# Proper Lighting?



## hedbloom (Apr 19, 2011)

Hey guys. I'm new to the forum and am starting my first grow in a few weeks but I want to make sure I am 100% knowledgeable about everything there is to know before I start. This question is about lighting. I am only growing five plants and I know all about HPS and MH but what I don't know, is the proper wattage I should use for each. I am trying to get MAX yield but I know it is possible to use too much wattage and literally burn your plants. Also i am growing in an empty bathroom so the area of the room is maybe around 8'x8'x8' if i were to guess... Thanks for any replies in advance!


----------



## my my (Apr 19, 2011)

Your going to need ALOT of light, or make the room a bit smaller.
i have a 600 watt Aircooled in a 32 inch X 32 inch   9ft. ceiling room. and that is about as big a room as i feel that 600 can light up nicely.
need to keep temps in mind and how you are going to keep the air exchanged.
I am really a newbie myself.  However before i germed my First store bought seed. i had read and took notes from this site for 6 months before hand. that also gave me time to have EVERY thing i would need on hand and already set up.
Good luck. and in the next few weeks, i would read All the stickies on wich ever way you are planning to grow. (hydro,soil,soiless,CFL's,T-5's,Mh/HPS.)

Welcome to the site by the way. i see this was your first post. you out to stop in here 
http://www.marijuanapassion.com/forum/forumdisplay.php?f=26
And start a thread
My My


----------



## Roddy (Apr 20, 2011)

Not a LOT of light, but you will need a bit, how many plants are you planning on? What size containers? How big of beasts do you plan to grow? Are you going to use MH for vegging?

Too much light? No such thing imho...maybe too much heat? You'll need to think of ventilation to remove said heat and to freshen the air continually. Burning happens when the gals reach too far and find the light too close, if too hot for the back of your hand, too hot for the gals! Heat stress can happen, so watch your temps too. And don't forget a fan in there to move the air around and make the stems stronger!


----------



## Hick (Apr 20, 2011)

hedbloom said:
			
		

> Hey guys. I'm new to the forum and am starting my first grow in a few weeks but I want to make sure I am 100% knowledgeable about everything there is to know before I start. This question is about lighting. I am only growing five plants and I know all about HPS and MH but what I don't know, is the proper wattage I should use for each. I am trying to get MAX yield but I know it is possible to use too much wattage and literally burn your plants. Also i am growing in an empty bathroom so the area of the room is maybe around 8'x8'x8' if i were to guess... Thanks for any replies in advance!

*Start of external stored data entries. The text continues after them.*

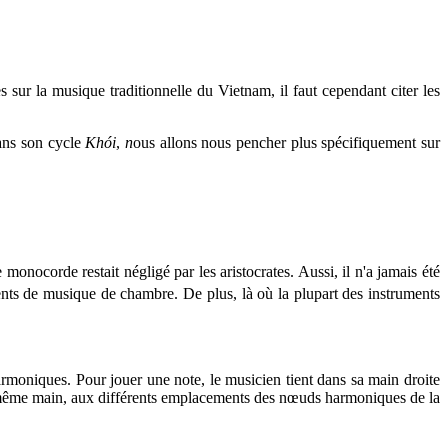
sur la musique traditionnelle du Vietnam, il faut cependant citer les
dans son cycle
Khói
,
n
ous allons nous pencher plus spécifiquement sur
onocorde restait négligé par les aristocrates. Aussi, il n'a jamais été
nts de musique de chambre. De plus, là où la plupart des instruments
moniques. Pour jouer une note, le musicien tient dans sa main droite
te même main, aux différents emplacements des nœuds harmoniques de la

3,000 lumen per sq ft veg' and 5,000 lumens for flower.._"minimum"...._
a single 1000 watt hps emits around 140,000 lumen :hubba:


----------



## The Hemp Goddess (Apr 20, 2011)

hedbloom said:
			
		

> Hey guys. I'm new to the forum and am starting my first grow in a few weeks but I want to make sure I am 100% knowledgeable about everything there is to know before I start. This question is about lighting. I am only growing five plants and I know all about HPS and MH but what I don't know, is the proper wattage I should use for each. I am trying to get MAX yield but I know it is possible to use too much wattage and literally burn your plants. Also i am growing in an empty bathroom so the area of the room is maybe around 8'x8'x8' if i were to guess... Thanks for any replies in advance!



LOL--if you wait until you are 100% knowledgeable about everything, you will never grow.   I started growing over 30 years ago and there is still tons and tons that I don't know.  Right now, concentrate on getting the basics down.

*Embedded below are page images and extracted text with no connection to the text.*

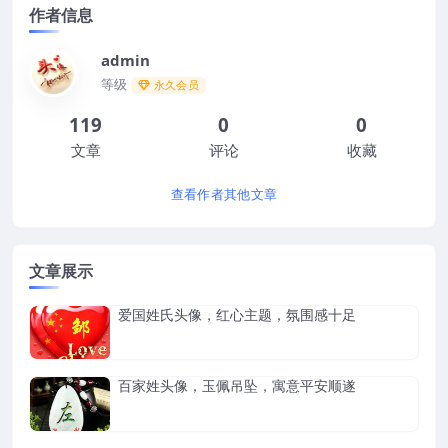
作者信息
admin
等级
永久会员
119
0
0
文章
评论
收藏
查看作者其他文章
文章展示
爱国姓氏头像，红心主题，氛围感十足
百家姓头像，玉佩吊坠，寓意平安顺遂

I suggest that you do some serious reading.  Start at the Resources section and then read all pertinent stickies at the top of each forum.    

You are going to need to set up a space. Lighting needs are figured by sq footage, not plant count.   Using the entire bathroom will require at the very minimum 2 1000W.  For 5 plants, I recommend sectioning off a space and enclosing it.  How much money do you have for this project?

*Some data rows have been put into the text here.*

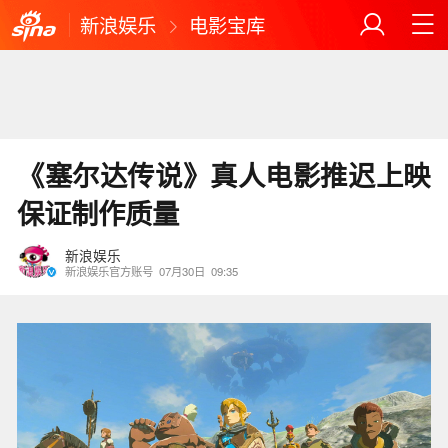
新浪娱乐
电影宝库
《塞尔达传说》真人电影推迟上映
保证制作质量
新浪娱乐
新浪娱乐官方账号
07月30日
09:35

Do some reading and some planning and we can help with specific questions.


----------



## Roddy (Apr 20, 2011)

lol, I was gonna say 2x1000w, but was too lazy to do the math! I'm running 2800w in my 5x10 space and feel I could use maybe a touch more lol...but I also have 8 massive (as in 4'x3' minimum each and growing atm) gals in there sucking up the light!

I agree, do a lot of reading to get the basics, then jump in with a small grow and learn from experience!


----------



## Old_SSSC_Guy (Apr 20, 2011)

paint the room white and hang 2 1000's like wise folks have said - unless you cannot vent the room well.  a couple of 1000 watts will generate a lot of heat in an 8'x8'x8' space.  but if its a bathroom maybe you have air conditioning to offset the added heat?

i've never fried a plant with too much wattage, but have parbroiled them famously from the heat the lights produce.  

resist the idea to fill the bath tub with dirt   






			
				hedbloom said:
			
		

> Hey guys. I'm new to the forum and am starting my first grow in a few weeks but I want to make sure I am 100% knowledgeable about everything there is to know before I start. This question is about lighting. I am only growing five plants and I know all about HPS and MH but what I don't know, is the proper wattage I should use for each. I am trying to get MAX yield but I know it is possible to use too much wattage and literally burn your plants. Also i am growing in an empty bathroom so the area of the room is maybe around 8'x8'x8' if i were to guess... Thanks for any replies in advance!


----------